Microsoft Introduces Protection Against Malicious Drivers
Microsoft plans to introduce new functionality in its operating systems, Windows 10 and Windows 11, as well as for Windows Server 2016. Microsoft Defender is, although the most basic and among the most popular programs to protect computers from malware and viruses, so it is not surprising that the company is working to improve its functionality.
The new capability that Windows Defender will get is called Vulnerable Driver Blocklist, and the main purpose will be to protect the system from potentially malicious drivers, as well as those drivers that may have a flaw that would allow exploitation and security errors and access to the system.
Microsoft's vice president of operating system security, David Weston, announced the arrival of this feature in his tweet, "Enable a more aggressive approach to block malicious content that includes dangerous drivers."
This functionality will be automatically enabled on Windows 10 operating systems that are in S mode, as well as on other mobile devices that have a functionality called Memory Integrity Core Isolation.
This capability within Windows Defender will rely on a list of blocked drivers maintained by Microsoft itself along with its major partners.

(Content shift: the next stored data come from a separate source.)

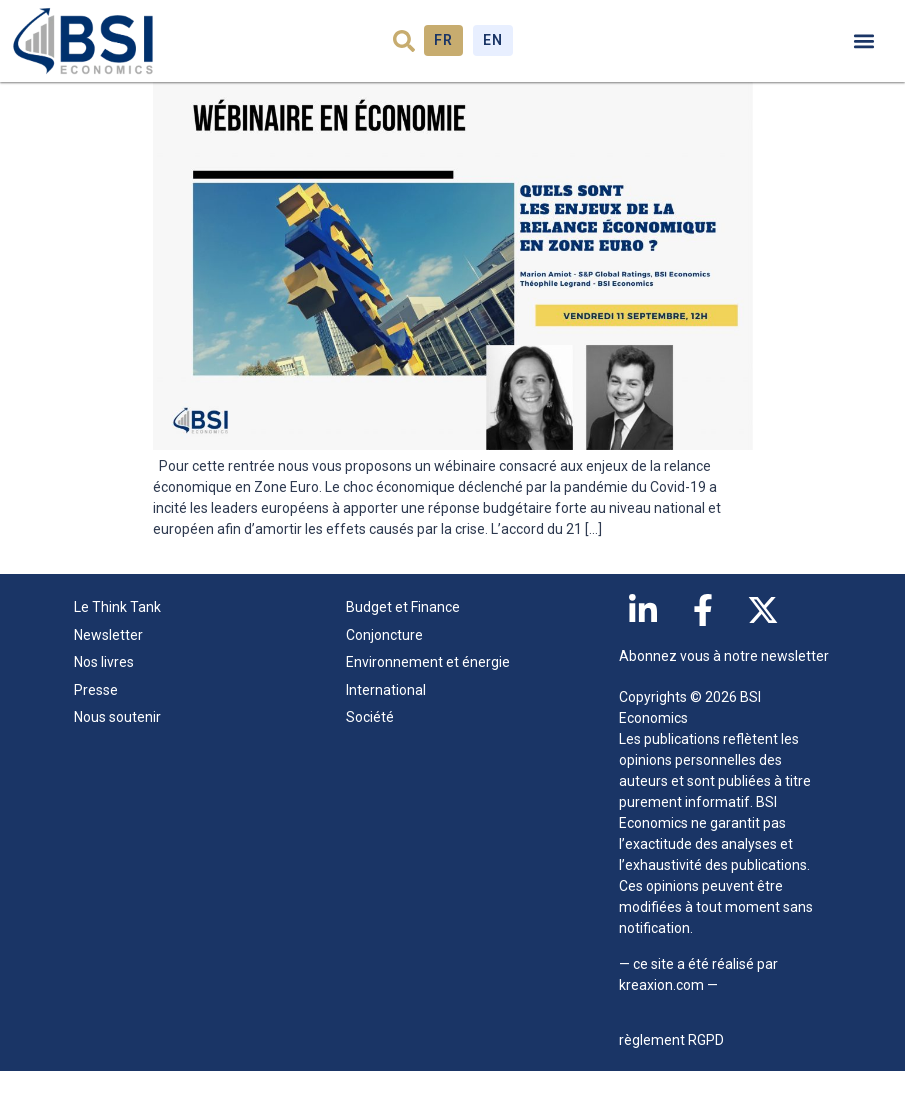 The image size is (905, 1103). Describe the element at coordinates (404, 41) in the screenshot. I see `[button]` at that location.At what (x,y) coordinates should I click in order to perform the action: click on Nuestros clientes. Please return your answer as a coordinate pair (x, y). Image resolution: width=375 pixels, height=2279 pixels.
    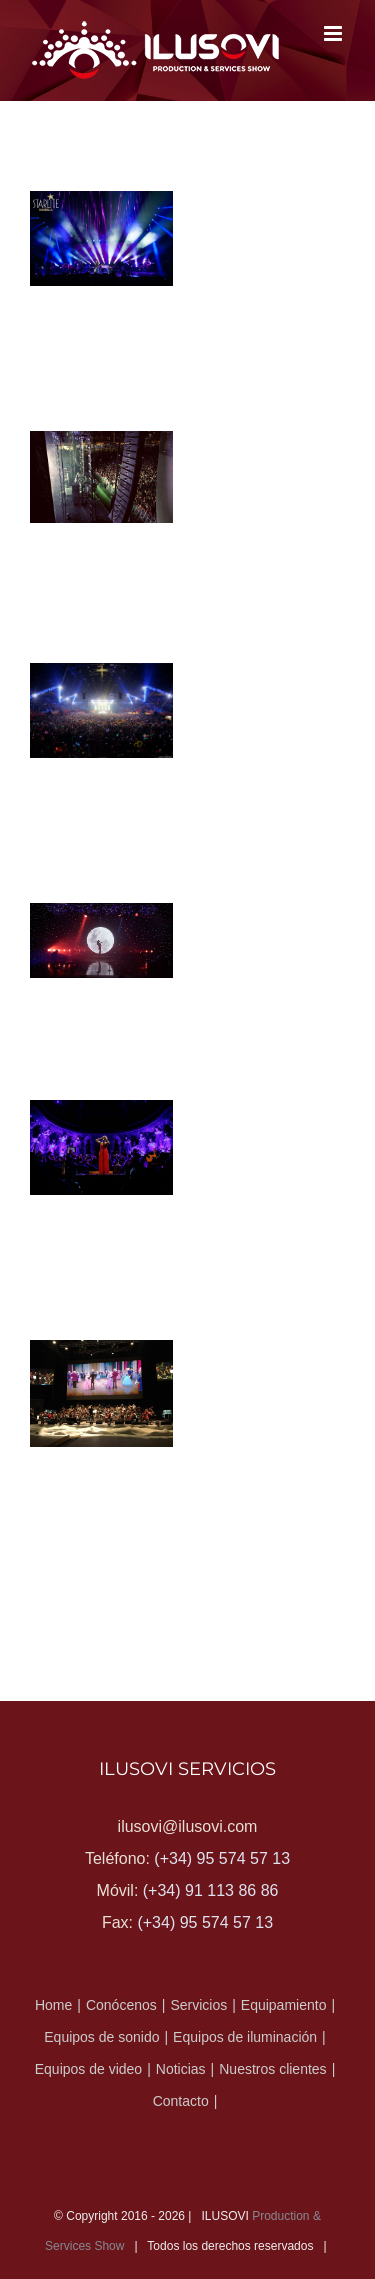
    Looking at the image, I should click on (272, 2069).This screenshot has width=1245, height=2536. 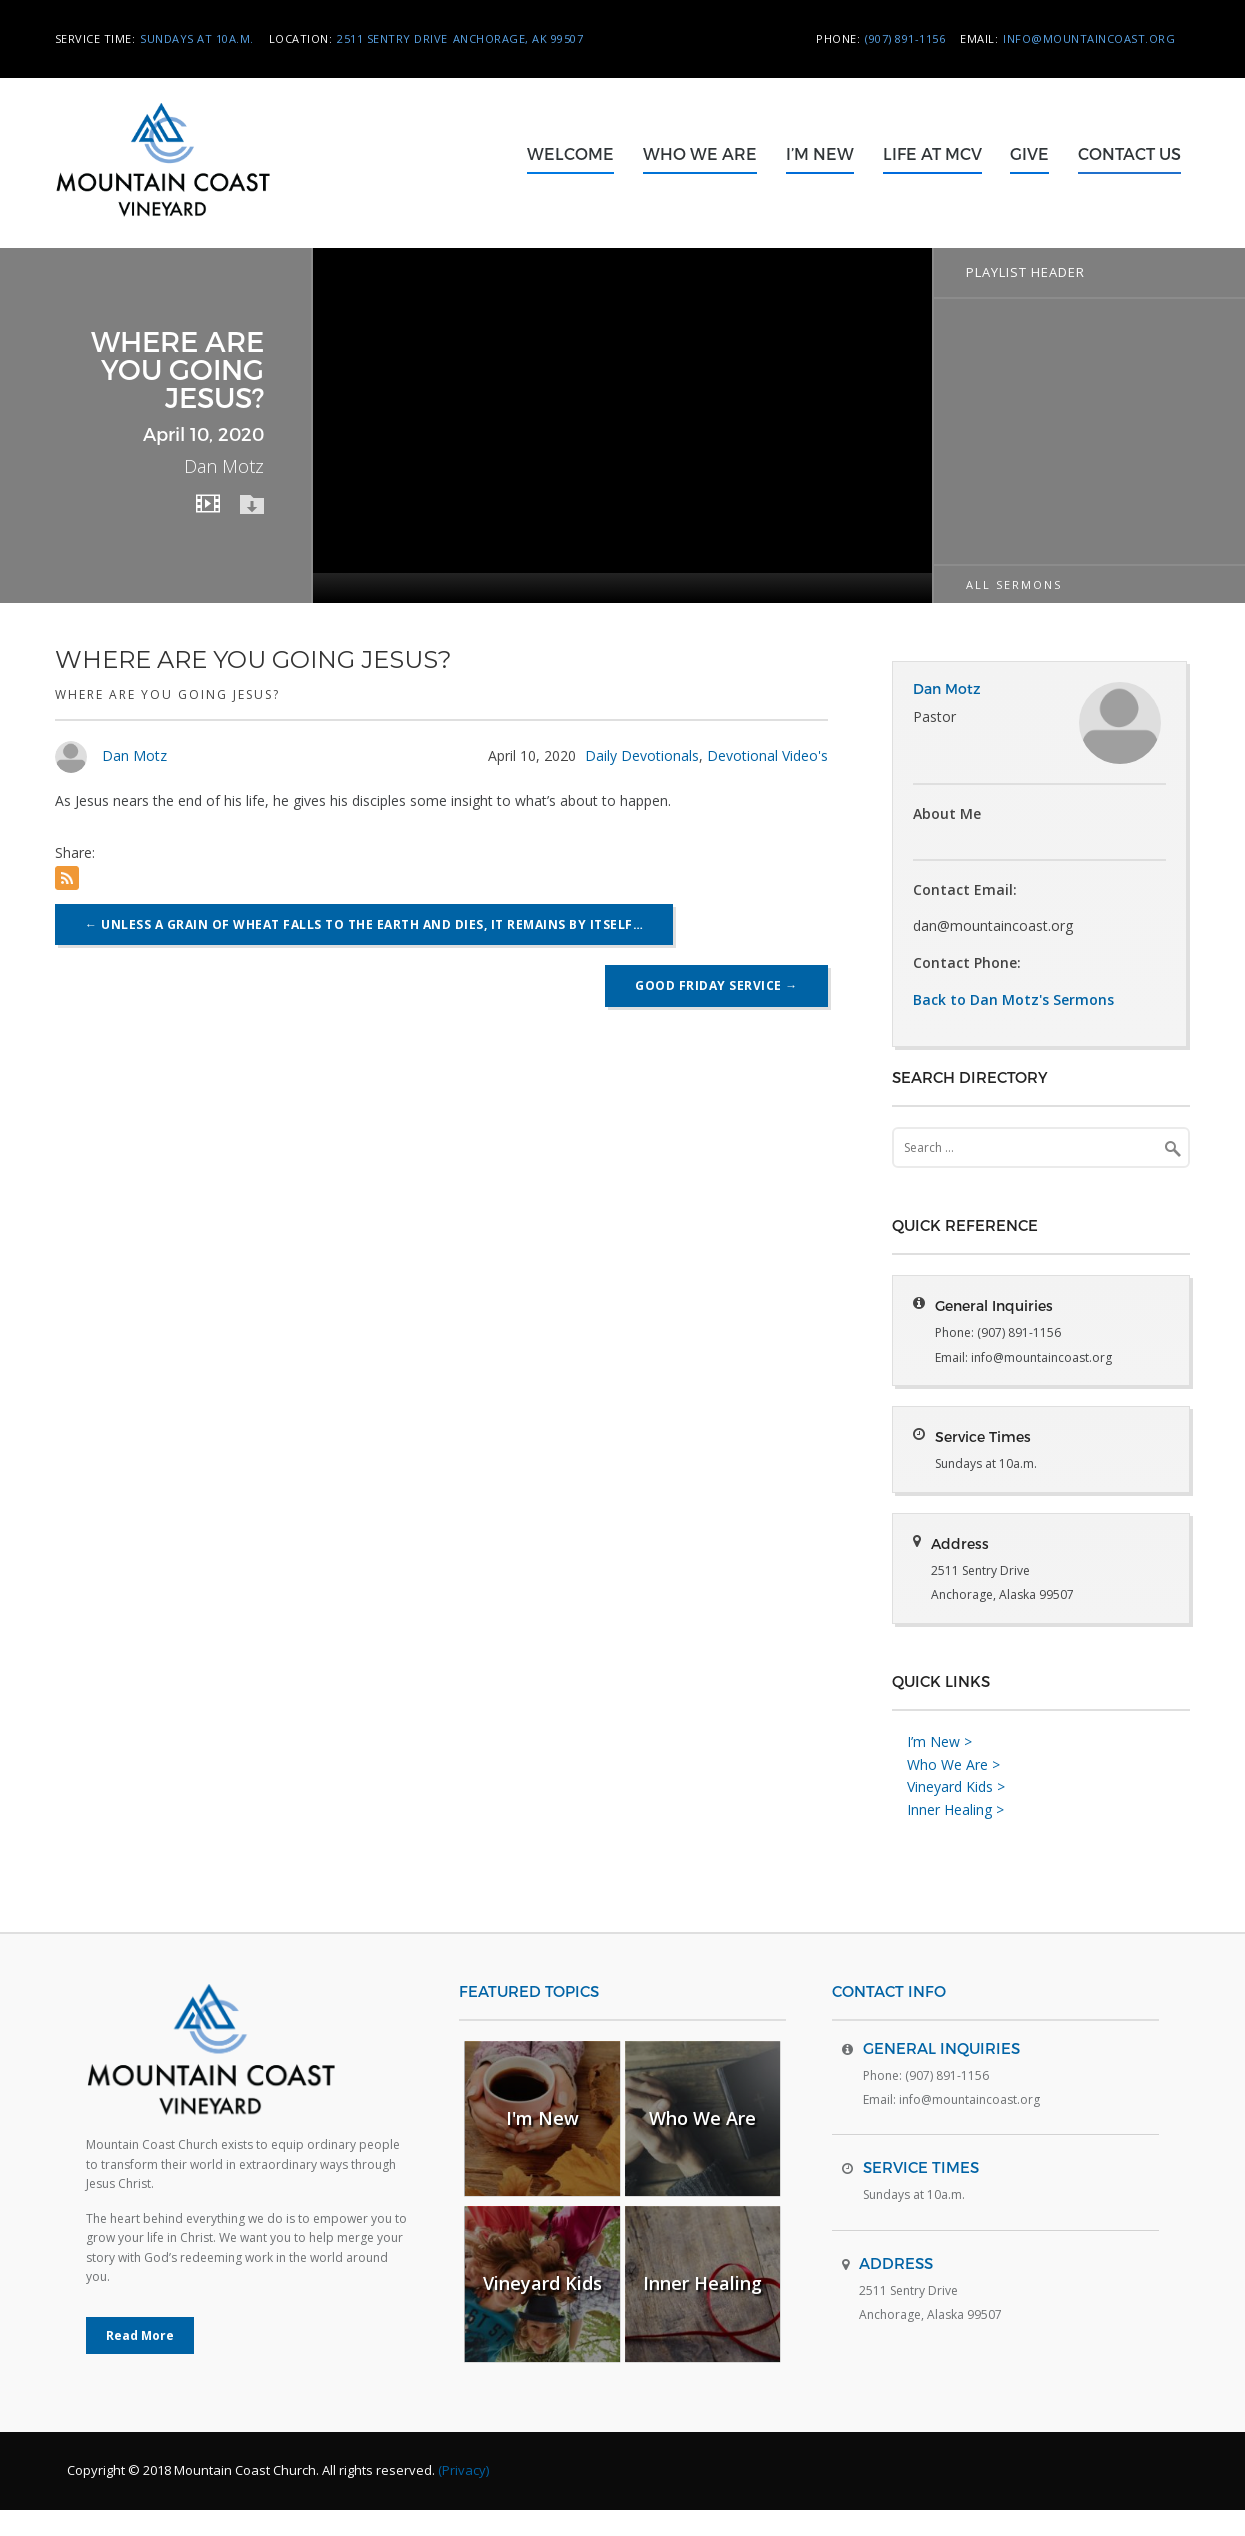 What do you see at coordinates (767, 755) in the screenshot?
I see `Devotional Video's` at bounding box center [767, 755].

According to ZDNet, the reason for blocking these drivers will most often be a security flaw present in their code that can be used for unauthorized access to the system.
Such vulnerabilities cause these drivers to potentially behave like malware and may exhibit behavior that would bypass the Windows Security Model and allow access to kernel privileges. So, potentially serious problems for exposed users, writes ZDNet.
Currently, there is no specific information on which versions of Windows 10 and Windows 11 this upgrade of Windows Defender will be available for, so it is not known which users will be able to take advantage of this new feature.
In light of recent problems with Google and the popular Chrome
browser, it's good to see that a large company like Microsoft is actively
working to improve its security measures. It remains to be seen to what extent
all this will be effective, and how much the users will like it.